McCall said the old bridge “pier” about 15 feet above the river on the Buxton side is almost as high as the bridge.

“The water is so deep no one ever touches bottom,” McCall said, calling the swimming hole “famous.”

A parking lot on the Hollis shore serves the Salmon Falls Library and visitors to the 80-acre Indian Cellar nature preserve.

Many swimmers park in the lot and cross the narrow bridge to the Buxton shore to jump off the old abutment. Several teens Tuesday morning parked in the lot, jumped from the bridge and swam to the Buxton shore. Severance suggested a parking area on the Buxton side of the river so swimmers wouldn’t have to cross the bridge to their favorite swimming hole.

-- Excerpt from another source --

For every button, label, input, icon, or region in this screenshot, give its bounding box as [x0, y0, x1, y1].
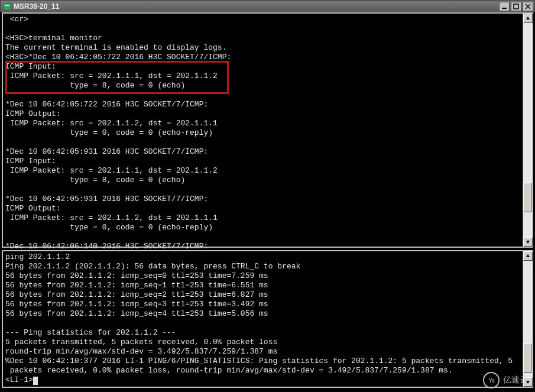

McCall, who swims from the old abutment, said he has a stake in safety in the area. “I have a 6-year-old son,” he said.

In an acrobatic flip, Nick Otenti of Killingly, Conn., jumps Tuesday into the Saco River after swinging on a Tarzan-type rope from the Buxton shore near the Route 202 bridge where jumping is prohibited. Photo by Bob Lowell.This big rig Tuesday crosses the centerline of the Route 202 bridge over the Saco River dividing Buxton and Hollis to avoid three youths crossing the bridge to a Buxton swimming hole. There’s no sidewalk. Photo by Bob Lowell.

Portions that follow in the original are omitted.